Ronda Taylor Brock, a former DPS teacher and now chair of the Durham Black Affairs Committee, said there was no doubt about the success stories shared by families and educators.

However, she said, the experiences of black and brown students and students with disabilities are different.

“If you don’t know, that’s because you don’t want to know. You were under a rock,” said Taylor Brock.

Rev. Fatimah Salleh, who transferred her two sons from DSA, said it was possible to hold multiple truths at once about the success of the school and the traumatic experience of some students.
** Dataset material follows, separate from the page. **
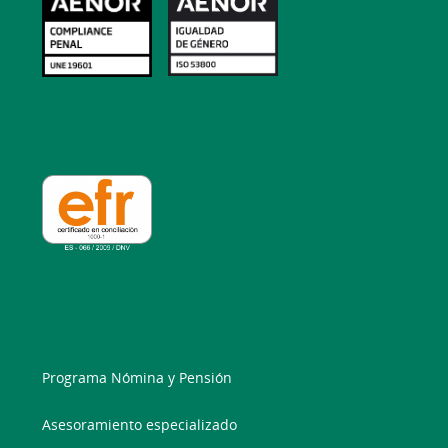
Programa Nómina y Pensión
Asesoramiento especializado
“Mr. Hawks’ success doesn’t have to sacrifice a brown or black body,” she cried at the meeting. “No, it’s.”

Jay Rahim, who graduated from DSA last week, said he was upset to hear white students, teachers and parents praise the Hawks’ success on a quantitative scale.

“It’s as if our story, our experience doesn’t mean anything,” Rahim said in a post-meeting interview.

Hawks said the board’s decision was made not to offer him another contract, even though director Pascal Hubenga recommended that he continue at school.

DSA’s parent, Cathi Sanders, said the school board needs to be transparent about its decisions in order to reach the root of the DSA’s racial equality problem.

Sanders said there was a disconnect between school district-level leadership and what was happening at school-level.

“What’s the process? As we at PTSA, we on the school improvement team, people at these levels involved in the school, haven’t heard about these things,” she said.

At this time, DPS spokesman Chip Sadders said the board will not comment further on personnel issues.

This story will be updated with more information than it is today. Please come back for a more detailed report.